The events in Portland, and experience of the Kinney family, give a sense of a much broader struggle that is developing as millions of working-class renters and homeowners face eviction or foreclosure in the coming months, as eviction moratoriums, rental assistance, and unemployment benefits are set to expire this month. A recent analysis found that 12 million renters across the US owe an average of $5,850 in back rent and utilities.
Originally built in 1896, the Red House has belonged to the Kinney family for 65 years since William and Pauline Kinney moved to Portland from Little Rock, Arkansas in a wave of African-American migration to escape racial oppression of the South and find better industrial jobs. The couple bought their home with cash in 1955 after facing racial discrimination in the home loan industry due to the practice known as “redlining,” which identified blacks as high-risk borrowers and restricted where they could buy homes.

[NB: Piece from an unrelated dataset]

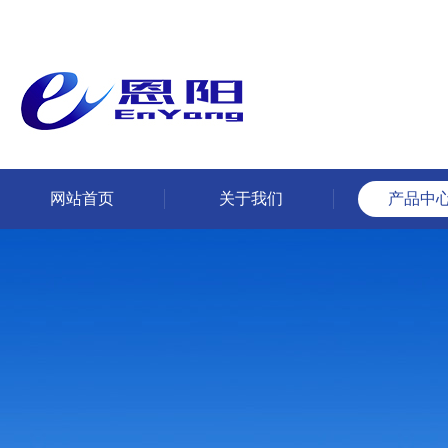
网站首页
关于我们
产品中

This experience was very common at the time, causing North Portland and the Mississippi Avenue area to become a largely black, working-class neighborhood for decades. In recent years private development and investment firms have fueled the gentrification of the neighborhood and forced thousands of residents out of their homes as housing costs have risen significantly.
William Kinney, Jr. and his wife Julie Metcalf Kinney took over the home from his parents in 1983. In the last two decades the Kinney family has been forced into financial ruin, leading to the foreclosure. Their son, William Kinney III, was imprisoned in 2002 due to an automobile accident, sparking years of legal battles that led the family to take out a loan against their home. Already having trouble making payments, their loan was transferred between a series of banks, with Clear Recon Corporation eventually declaring foreclosure in May 2018.
Since the Kinney family’s eviction process began in 2018, when their home was auctioned to a private housing development company as a “nonjudicial foreclosure” in October of that year, the courts have ruled that the current federal and city emergency moratoriums on evictions do not apply to the family.
According to the Red House on Mississippi website, after Multnomah County Judge Judith Matazarro authorized the eviction process in September and declared that the defendants were unlawfully occupying the premises, “Multnomah County Sheriffs bashed open the Kinney family door at gunpoint. Armed with assault rifles, they barked orders for the family to pack up their belongings and move within 30 minutes. The Kinneys were given no prior legal notice, as their case was still in litigation in a higher court.”
The occupation protests have been ongoing since September, mostly with a handful of people camping outside in the front yard and mobilizing protesters whenever police arrived. The family is still waging a costly legal battle to reclaim their home during the occupation, relying on a GoFundMe page. Another court order that gave the sheriff 30 days to re-evict the family was set to expire on October 27, but was extended for another 120 days on October 22.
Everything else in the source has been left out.